Diantara Arus Banjir yang Mengamuk
Oleh Leni Marlina
Engkau berjalan di antara arus banjir yang mengamuk,
Banjir setinggi pinggang meremas tubuhmu, dingin dan berat.
Ibuk, dengan napas tersengal, engkau gengam mesin jahitmu,
Mengangkatnya di atas kepala seakan menyelamatkan nyawamu sendiri.
Air keruh mencengkeram kaki, namun di dadamu,
Ada harapan yang tetap mengapung, meski dunia di sekitarnya tenggelam.
Mesin jahit itu bukan sekadar alat, tapi denyut kehidupan,
Sebuah warisan yang tak ingin hanyut,
Sebuah harapan yang ia bawa dengan cinta yang tak pernah padam.
Di kejauhan, Bapak, engkau dengan mata redup penuh lelah,
Memikul pacul dan parang di tengah air yang merayap hingga pinggangmu.
Setiap langkah adalah perjuangan melawan arus,
Namun tanganmu tak pernah melepaskan alat-alat itu,
Alat yang mewakili mimpi-mimpi yang tertanam dalam lumpur,
Mimpi yang tak bisa dipatahkan oleh banjir maupun badai.
Engkau tahu, tanah baru menunggu di ujung hari,
Meski hari ini ladangmu terkubur oleh deras air yang tak berbelas kasih.
Dan anak-anak,
kaki-kaki kecil yang berjuang melawan air hingga dada.
Dingin merasuk tulang, namun tangan kalian tetap terangkat tinggi,
Menjaga tas dan buku-buku, harta berharga yang tak boleh tenggelam.
Seragam yang basah menempel pada kulitmu yang rapuh,
Tapi dalam tas itu tersimpan mimpi yang tak pernah goyah,
Mimpi yang kalian bawa dengan hati penuh tekad,
Meski banjir malam itu ingin menenggelamkan segala asa.
Engkau, Ibuk, Bapak, dan anak-anak,
Bukan kesedihan yang kalian bawa di tengah bencana ini,
Melainkan keyakinan yang lebih dalam dari banjir yang melanda.

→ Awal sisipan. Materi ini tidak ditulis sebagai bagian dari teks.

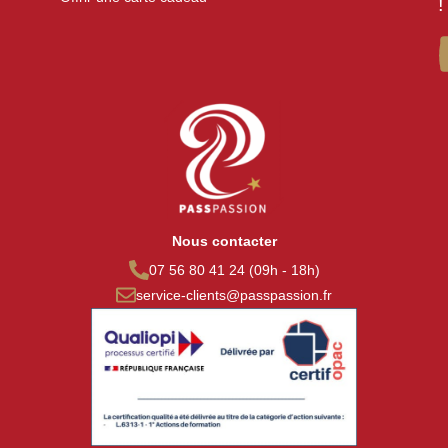
!
Nous contacter
07 56 80 41 24 (09h - 18h)
service-clients@passpassion.fr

Air setinggi pinggang orang dewasa dan setinggi dada anak-anak,
Tak mampu meruntuhkan semangat yang kalian junjung.
Harapan kalian tetap bertahan, mengapung di atas arus,
Seperti doa-doa yang tak pernah lelah menggapai langit,
Dan kalian percaya, di ujung banjir malam ini,
Akan ada lahan baru dan mentari yang menanti, menghangatkan luka yang tak terlihat.